WHAT TO DO:
Leave out the pictures and restate every entry word for word.

INPUT DATA:
#####
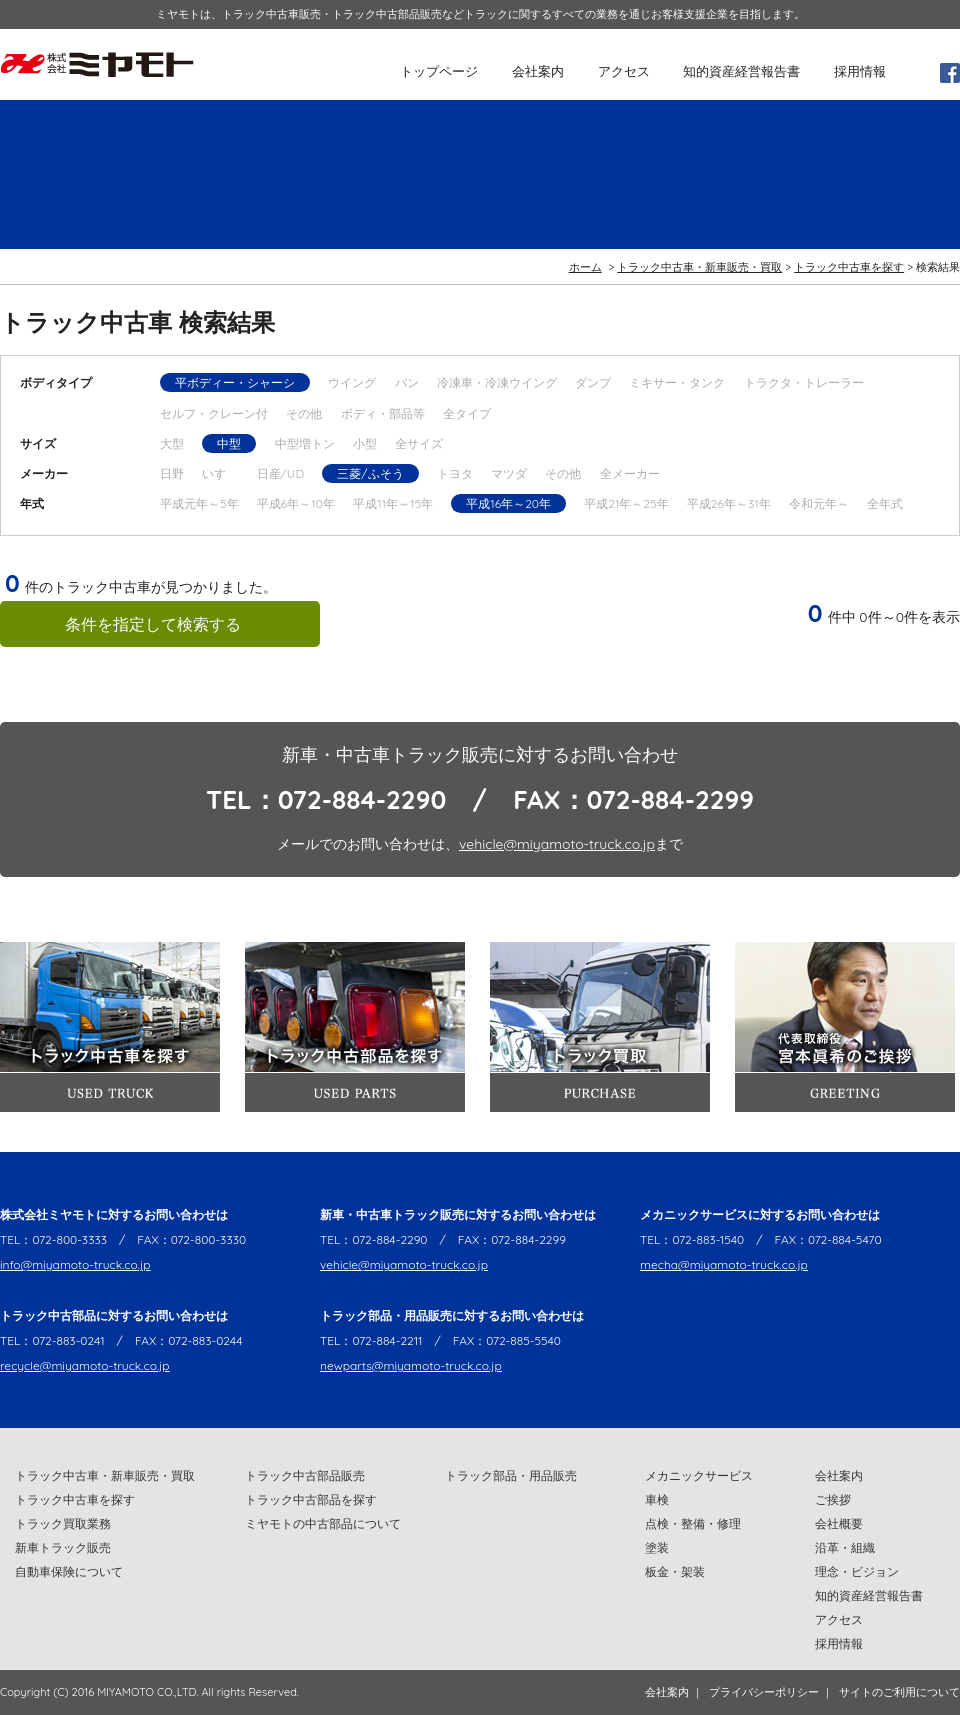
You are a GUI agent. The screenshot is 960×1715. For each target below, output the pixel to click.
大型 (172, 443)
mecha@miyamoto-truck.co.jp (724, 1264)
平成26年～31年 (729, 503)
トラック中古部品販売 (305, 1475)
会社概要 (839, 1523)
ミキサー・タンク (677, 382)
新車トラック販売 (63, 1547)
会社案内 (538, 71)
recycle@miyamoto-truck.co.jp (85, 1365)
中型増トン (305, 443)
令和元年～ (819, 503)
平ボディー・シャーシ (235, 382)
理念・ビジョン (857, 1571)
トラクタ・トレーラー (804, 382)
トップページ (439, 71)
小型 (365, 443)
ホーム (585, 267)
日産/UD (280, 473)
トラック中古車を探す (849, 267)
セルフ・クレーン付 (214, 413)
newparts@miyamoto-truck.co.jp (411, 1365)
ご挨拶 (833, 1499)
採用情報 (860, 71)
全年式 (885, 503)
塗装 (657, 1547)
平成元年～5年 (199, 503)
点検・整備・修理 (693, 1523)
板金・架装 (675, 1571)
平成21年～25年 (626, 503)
#####
SOLUTION:
You are a GUI agent. The screenshot is 960×1715. For each target below, output the pixel to click.
大型 (172, 443)
mecha@miyamoto-truck.co.jp (724, 1264)
平成26年～31年 (729, 503)
トラック中古部品販売 (305, 1475)
会社概要 (839, 1523)
ミキサー・タンク (677, 382)
新車トラック販売 (63, 1547)
会社案内 (538, 71)
recycle@miyamoto-truck.co.jp (85, 1365)
中型増トン (305, 443)
令和元年～ (819, 503)
平ボディー・シャーシ (235, 382)
理念・ビジョン (857, 1571)
トラクタ・トレーラー (804, 382)
トップページ (439, 71)
小型 (365, 443)
ホーム (585, 267)
日産/UD (280, 473)
トラック中古車を探す (849, 267)
セルフ・クレーン付 (214, 413)
newparts@miyamoto-truck.co.jp (411, 1365)
ご挨拶 (833, 1499)
採用情報 (860, 71)
全年式 (885, 503)
塗装 (657, 1547)
平成元年～5年 (199, 503)
点検・整備・修理 (693, 1523)
板金・架装 (675, 1571)
平成21年～25年 (626, 503)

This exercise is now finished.